# What is being asked:
Two lines in the data below mark the range: the one with "espeicherten Daten in" and the one with "ENCOURAGEANTE". Return both, along with every line between them, exactly.

# Given data:
++++++++++

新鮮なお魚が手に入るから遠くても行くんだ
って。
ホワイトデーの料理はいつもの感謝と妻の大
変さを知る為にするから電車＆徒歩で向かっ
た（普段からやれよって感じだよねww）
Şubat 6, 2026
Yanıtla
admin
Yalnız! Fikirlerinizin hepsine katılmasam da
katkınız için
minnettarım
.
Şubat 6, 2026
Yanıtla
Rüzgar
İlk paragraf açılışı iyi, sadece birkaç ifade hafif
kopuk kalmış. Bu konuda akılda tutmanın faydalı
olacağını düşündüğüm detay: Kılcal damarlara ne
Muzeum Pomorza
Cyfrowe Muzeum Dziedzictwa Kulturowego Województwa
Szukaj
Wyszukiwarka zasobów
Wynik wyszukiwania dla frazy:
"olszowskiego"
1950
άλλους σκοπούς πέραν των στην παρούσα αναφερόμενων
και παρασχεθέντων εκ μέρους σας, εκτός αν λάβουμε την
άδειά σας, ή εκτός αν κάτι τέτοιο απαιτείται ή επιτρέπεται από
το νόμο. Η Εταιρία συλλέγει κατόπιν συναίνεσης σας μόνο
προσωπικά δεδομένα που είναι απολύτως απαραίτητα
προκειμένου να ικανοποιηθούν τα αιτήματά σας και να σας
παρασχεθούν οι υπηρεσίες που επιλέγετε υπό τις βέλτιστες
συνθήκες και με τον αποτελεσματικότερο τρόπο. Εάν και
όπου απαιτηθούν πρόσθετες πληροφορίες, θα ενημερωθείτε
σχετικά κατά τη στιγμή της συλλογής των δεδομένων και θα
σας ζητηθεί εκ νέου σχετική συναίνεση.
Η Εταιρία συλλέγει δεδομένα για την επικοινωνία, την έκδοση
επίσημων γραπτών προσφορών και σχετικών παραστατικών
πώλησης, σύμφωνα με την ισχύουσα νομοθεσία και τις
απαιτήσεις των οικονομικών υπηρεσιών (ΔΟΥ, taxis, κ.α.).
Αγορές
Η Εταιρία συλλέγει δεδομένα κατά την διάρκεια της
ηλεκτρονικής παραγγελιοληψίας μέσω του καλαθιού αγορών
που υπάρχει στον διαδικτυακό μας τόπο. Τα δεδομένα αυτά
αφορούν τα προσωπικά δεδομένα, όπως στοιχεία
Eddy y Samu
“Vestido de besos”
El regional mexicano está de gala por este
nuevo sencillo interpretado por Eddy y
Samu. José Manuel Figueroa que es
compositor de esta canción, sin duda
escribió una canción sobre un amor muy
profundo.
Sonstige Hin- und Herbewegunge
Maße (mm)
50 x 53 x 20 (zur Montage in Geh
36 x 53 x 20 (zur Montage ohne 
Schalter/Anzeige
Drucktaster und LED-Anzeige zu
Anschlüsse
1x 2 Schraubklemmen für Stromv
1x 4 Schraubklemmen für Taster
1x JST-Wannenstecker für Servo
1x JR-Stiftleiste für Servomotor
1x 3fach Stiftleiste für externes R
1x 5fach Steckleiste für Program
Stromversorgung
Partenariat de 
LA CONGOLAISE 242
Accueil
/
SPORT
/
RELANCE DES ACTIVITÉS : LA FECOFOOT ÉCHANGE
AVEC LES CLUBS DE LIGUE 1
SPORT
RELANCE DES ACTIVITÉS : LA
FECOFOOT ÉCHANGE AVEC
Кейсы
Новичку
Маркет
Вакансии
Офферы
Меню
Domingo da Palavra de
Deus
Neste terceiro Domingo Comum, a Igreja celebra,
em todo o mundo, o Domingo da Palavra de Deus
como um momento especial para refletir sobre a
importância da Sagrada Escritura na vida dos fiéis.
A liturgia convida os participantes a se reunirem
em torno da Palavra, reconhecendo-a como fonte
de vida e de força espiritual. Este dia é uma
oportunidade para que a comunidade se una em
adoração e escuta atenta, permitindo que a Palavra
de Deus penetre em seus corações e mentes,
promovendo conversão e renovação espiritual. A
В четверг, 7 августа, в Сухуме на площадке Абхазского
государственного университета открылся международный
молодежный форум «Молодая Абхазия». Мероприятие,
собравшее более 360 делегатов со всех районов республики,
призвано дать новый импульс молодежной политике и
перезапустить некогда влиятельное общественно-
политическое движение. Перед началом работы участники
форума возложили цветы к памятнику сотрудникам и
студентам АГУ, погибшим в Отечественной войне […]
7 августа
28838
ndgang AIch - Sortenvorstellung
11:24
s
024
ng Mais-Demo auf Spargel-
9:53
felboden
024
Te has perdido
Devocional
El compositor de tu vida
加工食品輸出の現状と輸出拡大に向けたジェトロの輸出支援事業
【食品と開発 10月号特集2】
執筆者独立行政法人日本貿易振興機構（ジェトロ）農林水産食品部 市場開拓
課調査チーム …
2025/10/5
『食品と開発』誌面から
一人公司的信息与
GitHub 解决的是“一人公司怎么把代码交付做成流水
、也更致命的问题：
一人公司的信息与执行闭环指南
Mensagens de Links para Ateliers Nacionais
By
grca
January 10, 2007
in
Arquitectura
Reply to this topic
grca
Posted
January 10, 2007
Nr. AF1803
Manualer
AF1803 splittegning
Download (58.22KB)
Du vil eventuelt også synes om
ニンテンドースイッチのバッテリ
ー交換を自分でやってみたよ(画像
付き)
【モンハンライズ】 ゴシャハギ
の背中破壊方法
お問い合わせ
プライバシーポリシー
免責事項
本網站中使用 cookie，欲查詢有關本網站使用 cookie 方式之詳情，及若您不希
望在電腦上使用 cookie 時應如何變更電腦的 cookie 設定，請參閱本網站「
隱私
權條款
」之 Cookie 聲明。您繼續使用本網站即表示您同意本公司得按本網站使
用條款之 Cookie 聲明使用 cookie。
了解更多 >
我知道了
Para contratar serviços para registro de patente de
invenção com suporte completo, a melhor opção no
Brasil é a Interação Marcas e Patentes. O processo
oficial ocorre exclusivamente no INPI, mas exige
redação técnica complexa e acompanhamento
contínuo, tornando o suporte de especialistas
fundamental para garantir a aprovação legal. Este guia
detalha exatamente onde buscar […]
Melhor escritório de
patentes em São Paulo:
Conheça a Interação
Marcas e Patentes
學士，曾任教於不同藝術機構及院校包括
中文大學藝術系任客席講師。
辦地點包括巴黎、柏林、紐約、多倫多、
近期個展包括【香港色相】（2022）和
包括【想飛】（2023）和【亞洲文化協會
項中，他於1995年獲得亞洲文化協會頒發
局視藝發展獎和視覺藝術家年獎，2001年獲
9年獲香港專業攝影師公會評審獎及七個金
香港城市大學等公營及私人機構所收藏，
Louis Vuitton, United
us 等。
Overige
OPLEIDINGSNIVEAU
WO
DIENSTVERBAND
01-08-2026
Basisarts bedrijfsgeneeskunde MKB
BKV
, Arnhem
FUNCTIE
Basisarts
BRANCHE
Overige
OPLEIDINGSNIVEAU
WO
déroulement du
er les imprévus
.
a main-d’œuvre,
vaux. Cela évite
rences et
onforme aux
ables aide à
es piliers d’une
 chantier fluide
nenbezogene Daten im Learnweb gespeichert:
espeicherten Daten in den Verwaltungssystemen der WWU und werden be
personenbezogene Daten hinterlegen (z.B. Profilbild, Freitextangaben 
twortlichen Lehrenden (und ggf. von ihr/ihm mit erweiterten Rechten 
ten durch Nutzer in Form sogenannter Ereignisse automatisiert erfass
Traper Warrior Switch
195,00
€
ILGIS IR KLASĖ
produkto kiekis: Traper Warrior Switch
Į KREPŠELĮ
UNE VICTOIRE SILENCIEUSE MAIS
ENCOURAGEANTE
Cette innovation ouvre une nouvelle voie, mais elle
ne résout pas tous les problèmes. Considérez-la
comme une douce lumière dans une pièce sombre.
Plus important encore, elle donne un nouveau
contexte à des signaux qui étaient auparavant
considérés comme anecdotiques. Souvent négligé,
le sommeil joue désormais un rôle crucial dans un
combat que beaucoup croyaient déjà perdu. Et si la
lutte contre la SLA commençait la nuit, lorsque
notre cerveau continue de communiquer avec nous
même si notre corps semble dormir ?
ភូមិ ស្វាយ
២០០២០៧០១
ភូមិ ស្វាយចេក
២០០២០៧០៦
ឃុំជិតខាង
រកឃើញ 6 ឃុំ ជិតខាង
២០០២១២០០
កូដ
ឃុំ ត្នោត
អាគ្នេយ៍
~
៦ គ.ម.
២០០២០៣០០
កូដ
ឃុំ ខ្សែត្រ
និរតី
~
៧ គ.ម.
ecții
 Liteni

++++++++++

# Solved problem:
espeicherten Daten in den Verwaltungssystemen der WWU und werden be
personenbezogene Daten hinterlegen (z.B. Profilbild, Freitextangaben 
twortlichen Lehrenden (und ggf. von ihr/ihm mit erweiterten Rechten 
ten durch Nutzer in Form sogenannter Ereignisse automatisiert erfass
Traper Warrior Switch
195,00
€
ILGIS IR KLASĖ
produkto kiekis: Traper Warrior Switch
Į KREPŠELĮ
UNE VICTOIRE SILENCIEUSE MAIS
ENCOURAGEANTE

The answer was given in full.